Adam Czartoryski remarked that the war with Russia, precipitated by the rising of young patriots in November 1830, came either too early or too late. Puzyrewski argued, that the rising should have been initiated in 1828 when Russia was experiencing reverses in Turkey and was least able to spare substantial forces for war with Poland (Lewinski-Corwin, 1917). Military critics, among them Russian pundit, General Puzyrevsky, maintained that in spite of the inequality of resources of the two countries, Poland had had every chance of holding her own against Russia, had the campaign been managed skillfully. Russia sent over 180,000 well trained men against Poland's 70,000; 30% of whom were fresh recruits who entered the service at the opening of hostilities. "In view of this, one would think that not only was the result of the struggle undoubted, but its course should have been a triumphant march for the infinitely stronger party. Instead, the war lasted eight months, with often doubtful success. At times the balance seemed to tip decidedly to the side of the weaker adversary who dealt not only blows, but even ventured daring offensives."

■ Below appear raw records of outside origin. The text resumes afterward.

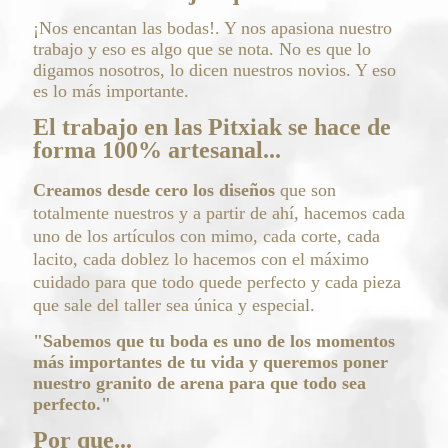
¡Nos encantan las bodas!. Y nos apasiona nuestro
trabajo y eso es algo que se nota. No es que lo
digamos nosotros, lo dicen nuestros novios. Y eso
es lo más importante.
El trabajo en las Pitxiak se hace de
forma 100% artesanal...
Creamos desde cero los diseños
que son
totalmente nuestros y a partir de ahí, hacemos cada
uno de los artículos con mimo, cada corte, cada
lacito, cada doblez lo hacemos con el máximo
cuidado para que todo quede perfecto y cada pieza
que sale del taller sea única y especial.
"Sabemos que tu boda es uno de los momentos
más importantes de tu vida y queremos poner
nuestro granito de arena para que todo sea
perfecto."
Por que...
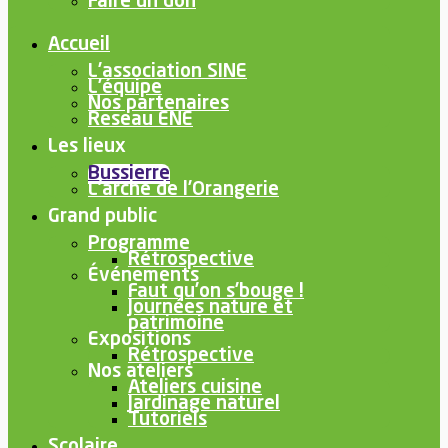
Faire un don
Accueil
L’association SINE
L’équipe
Nos partenaires
Reseau ENE
Les lieux
Bussierre
L’arche de l’Orangerie
Grand public
Programme
Rétrospective
Événements
Faut qu’on s’bouge !
Journées nature et
patrimoine
Expositions
Rétrospective
Nos ateliers
Ateliers cuisine
Jardinage naturel
Tutoriels
Scolaire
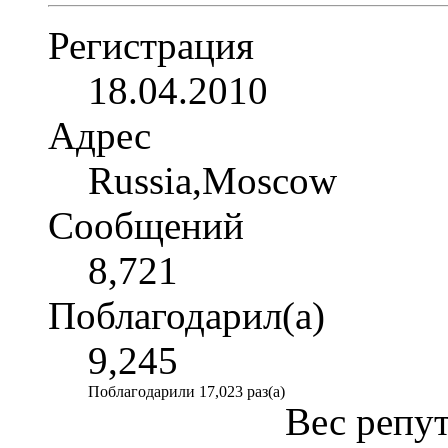
Регистрация
18.04.2010
Адрес
Russia,Moscow
Сообщений
8,721
Поблагодарил(а)
9,245
Поблагодарили 17,023 раз(а)
Вес репу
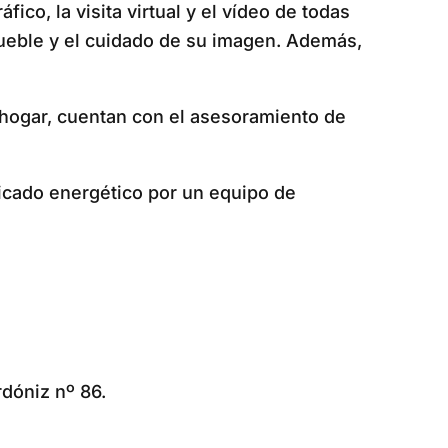
co, la visita virtual y el vídeo de todas
nmueble y el cuidado de su imagen. Además,
hogar, cuentan con el asesoramiento de
ficado energético por un equipo de
rdóniz nº 86.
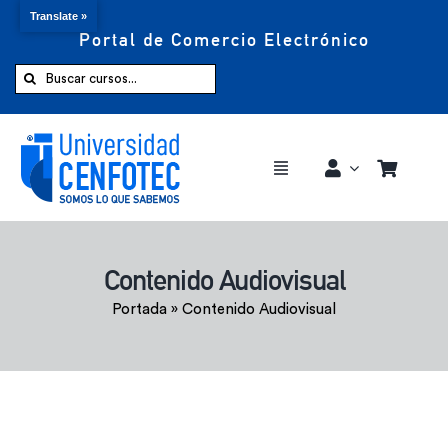
Translate »
Portal de Comercio Electrónico
Saltar
al
Buscar:
contenido
Toggle
Navigation
Comprar ahora
Contenido Audiovisual
Inicio
Portada
»
Contenido Audiovisual
Cursos
CENFOTEC 360°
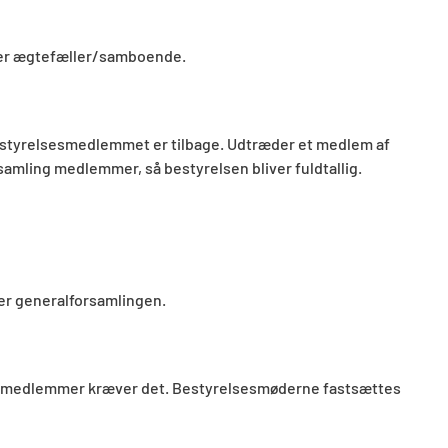
 er ægtefæller/samboende.
 bestyrelsesmedlemmet er tilbage. Udtræder et medlem af
samling medlemmer, så bestyrelsen bliver fuldtallig.
er generalforsamlingen.
lsesmedlemmer kræver det. Bestyrelsesmøderne fastsættes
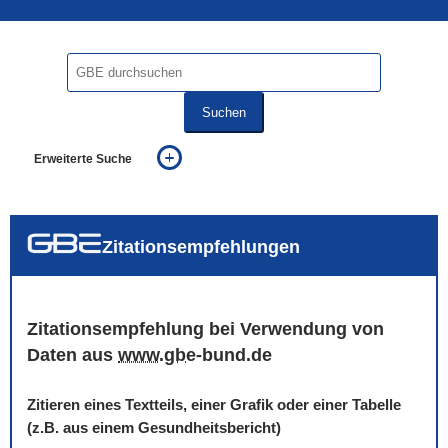
Suchen
Erweiterte Suche
... alle Worte
... eines der Worte
... genau diesen Ausdruck
auch in allen Texten suchen (Volltextsuche)
Zitationsempfehlungen
auch Synonyme einbeziehen
auch ähnlich geschriebenes einbeziehen
Zitationsempfehlung bei Verwendung von
Daten aus
www
.
gbe
-bund.de
Zitieren eines Textteils, einer Grafik oder einer Tabelle
(z.B. aus einem Gesundheitsbericht)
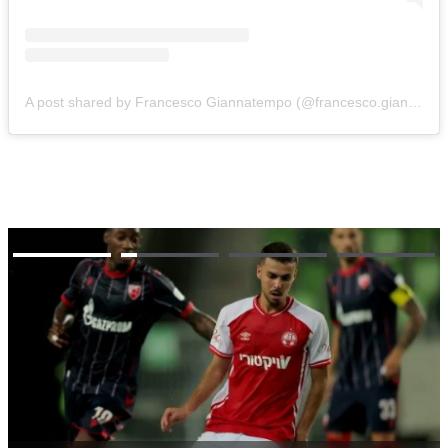
A post shared by Francesco Giannatempo (@francesco.giannatempo)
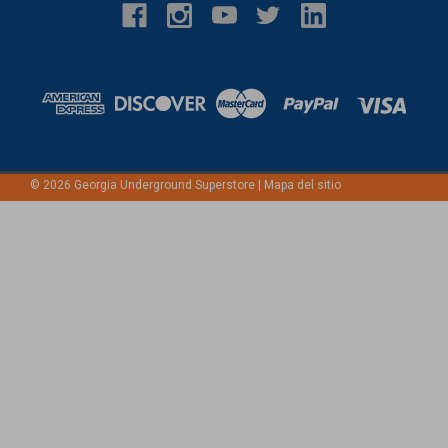
©
2026
Georgia Underground Superstore
|
Mapa del sitio
Rubbertrax
Neumático macizo para minicargadoras 10x16.5
Neumático macizo 10x16.5 Peso: 198 lbs Sólida
minicargadora 33x12-20 con agujeros acolchados para
comodidad del operador. Neumáticos de dirección deslizante
a prueba de pinchazos de larga duración pre montados en
ruedas reutilizables. Esta es la más alta calidad del mercado
de accesorios...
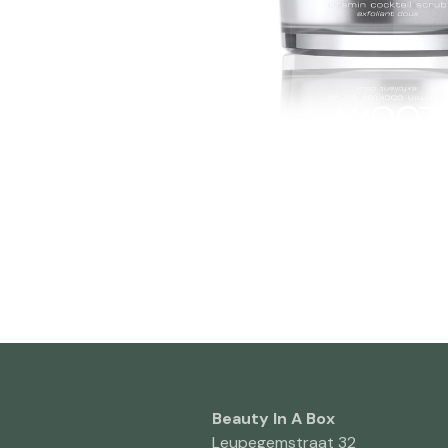
Beauty In A Box
Leupegemstraat 32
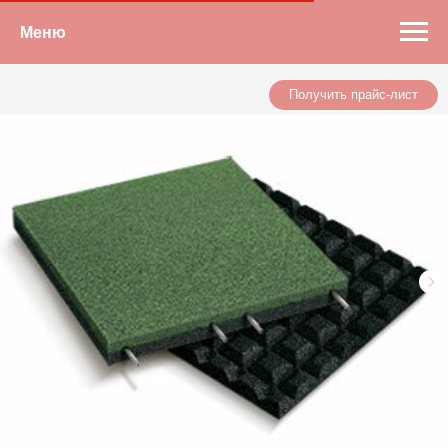
Меню
Получить прайс-лист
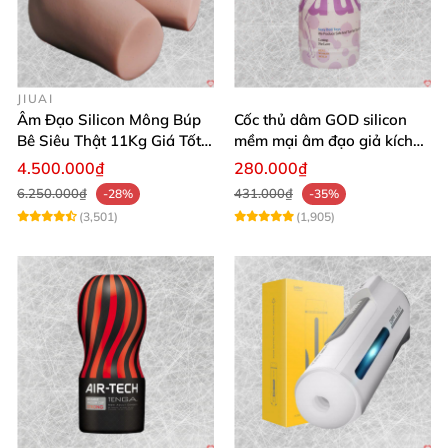
JIUAI
Âm Đạo Silicon Mông Búp
Cốc thủ dâm GOD silicon
Bê Siêu Thật 11Kg Giá Tốt
mềm mại âm đạo giả kích
Hàng Nhật
thích mạnh mẽ
4.500.000₫
280.000₫
6.250.000₫
431.000₫
-28%
-35%
(3,501)
(1,905)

It had long been argued (wrote Edward Lewinski-Corwin in 1917) that "anarchy and a lack of concord" among people were the causes of Poland's national downfall. Thus, when the rising finally began, the insurgents demanded absolute power for their leaders and tolerated no criticism, afraid that discord would again prove ruinous for all. However, the men chosen to lead – because of their past achievements – proved unable to perform the great task expected of them. Moreover, many apparently had little faith that their joint effort could succeed.
Militarily, Poland might have succeeded if the line of battle had been established in Lithuania (wrote Lewinski-Corwin) and if the Russian forces arriving in Poland progressively, had been dealt with separately and decisively, one-unit-after-another.

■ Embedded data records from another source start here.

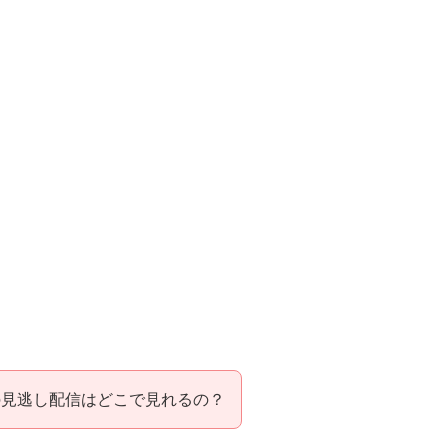
の見逃し配信はどこで見れるの？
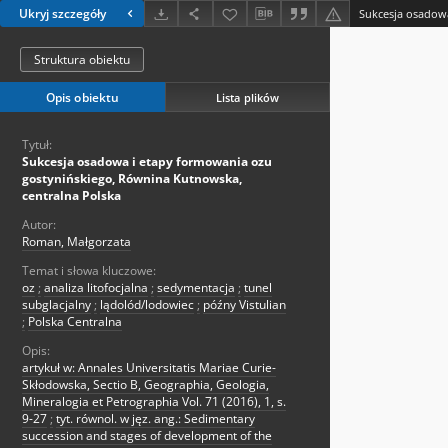
Ukryj szczegóły
Struktura obiektu
Opis obiektu
Lista plików
Tytuł:
Sukcesja osadowa i etapy formowania ozu
gostynińskiego, Równina Kutnowska,
centralna Polska
Autor:
Roman, Małgorzata
Temat i słowa kluczowe:
oz
;
analiza litofocjalna
;
sedymentacja
;
tunel
subglacjalny
;
lądolód/lodowiec
;
późny Vistulian
;
Polska Centralna
Opis:
artykuł w: Annales Universitatis Mariae Curie-
Skłodowska, Sectio B, Geographia, Geologia,
Mineralogia et Petrographia Vol. 71 (2016), 1, s.
9-27
;
tyt. równol. w jęz. ang.: Sedimentary
succession and stages of development of the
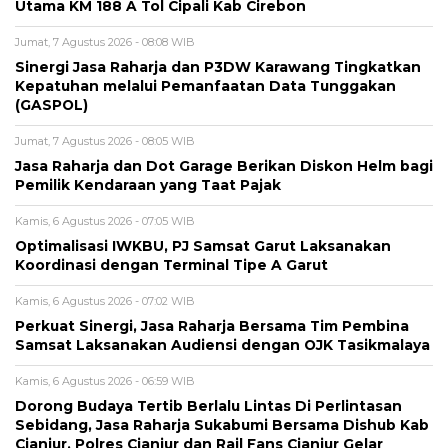
Utama KM 188 A Tol Cipali Kab Cirebon
Jumat, 7 Agustus 2026 - 08:08 WIB
Sinergi Jasa Raharja dan P3DW Karawang Tingkatkan
Kepatuhan melalui Pemanfaatan Data Tunggakan
(GASPOL)
Jumat, 7 Agustus 2026 - 08:05 WIB
Jasa Raharja dan Dot Garage Berikan Diskon Helm bagi
Pemilik Kendaraan yang Taat Pajak
Kamis, 6 Agustus 2026 - 07:05 WIB
Optimalisasi IWKBU, PJ Samsat Garut Laksanakan
Koordinasi dengan Terminal Tipe A Garut
Kamis, 6 Agustus 2026 - 07:02 WIB
Perkuat Sinergi, Jasa Raharja Bersama Tim Pembina
Samsat Laksanakan Audiensi dengan OJK Tasikmalaya
Kamis, 6 Agustus 2026 - 06:59 WIB
Dorong Budaya Tertib Berlalu Lintas Di Perlintasan
Sebidang, Jasa Raharja Sukabumi Bersama Dishub Kab
Cianjur, Polres Cianjur dan Rail Fans Cianjur Gelar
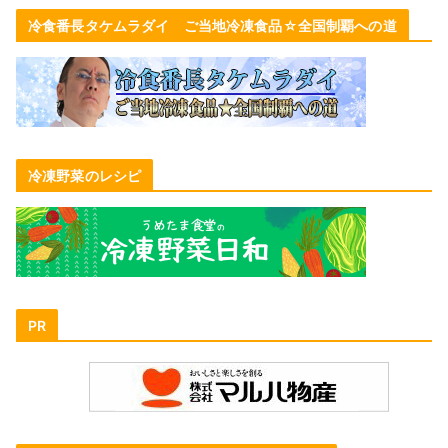
冷食番長タケムラダイ ご当地冷凍食品☆全国制覇への道
冷凍野菜のレシピ
PR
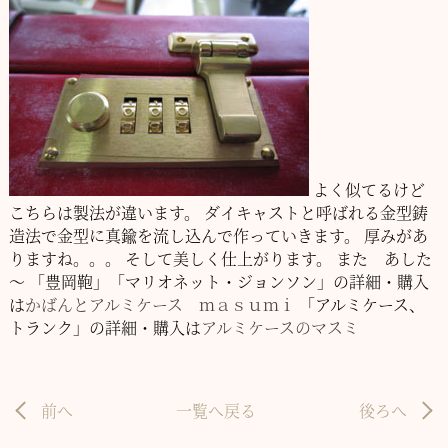
よく似てるけど
こちらは製法が違います。
ダイキャストと呼ばれる金型鋳
造法で金型に真鍮を流し込んで作っていきます。
厚みがあ
りますね。。。
そして美しく仕上がります。
また あした
～
「豊岡鞄」「マリオネット・ジョンソン」の詳細・購入
は
かばんとアルミケース ｍａｓｕｍｉ
「アルミケース、
トランク」の詳細・購入は
アルミケースのマスミ
前へ
一覧へ戻る
後ろへ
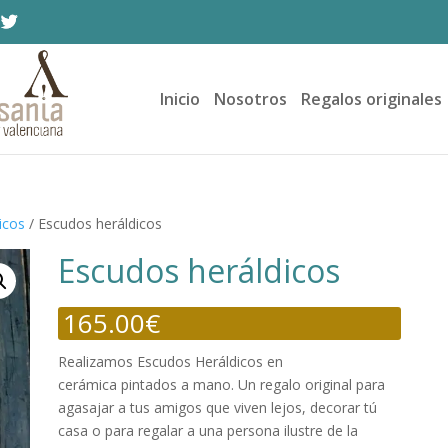
Inicio
Nosotros
Regalos originales
icos
/ Escudos heráldicos
Escudos heráldicos
165.00
€
Realizamos Escudos Heráldicos en
cerámica pintados a mano. Un regalo original para
agasajar a tus amigos que viven lejos, decorar tú
casa o para regalar a una persona ilustre de la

After the end of the November Uprising, Polish women wore black ribands and jewellery as a symbol of mourning for their lost homeland. Such images can be seen in the first scenes of the movie Pan Tadeusz, filmed by Andrzej Wajda in 1999, based on the Polish national epic. A 1937 German film Ride to Freedom was partly shot on location in Poland.
The Scottish poet Thomas Campbell, who had championed the cause of the Poles in The Pleasures of Hope, was affected by the news of the capture of Warsaw by the Russians in 1831 as if it had been the deepest of personal calamities. "Poland preys on my heart night and day", he wrote in one of his letters, and his sympathy found a practical expression in the foundation in London of the Association of the Friends of Poland. The November Uprising was also supported in the United States. Edgar Allan Poe was sympathetic to the Polish cause and volunteered to fight the Russians during the November Uprising (Bobr-Tylingo 1982, 145).
Despite Poland's deep connection to Catholicism and the fact that many participants in the rebellion were Catholic, the rebellion was condemned by the Church. Pope Gregory XVI issued an encyclical in the following year of 1832 on the subject of civil disobedience that was entitled Cum Primum, and which stated:
When the first report of the calamities, which so seriously devastated your flourishing kingdom reached our ears, We learned simultaneously that they had been caused by some fabricators of deceit and lies. Under the pretext of religion, and revolting against the legitimate authority of the princes, they filled their fatherland, which they loosed from due obedience to authority, with mourning. We shed abundant tears at the feet of God, grieving over the harsh evil with which some of our flock was afflicted. Afterward We humbly prayed that God would enable your provinces, agitated by so many and so serious dissensions, to be restored to peace and to the rule of legitimate authority.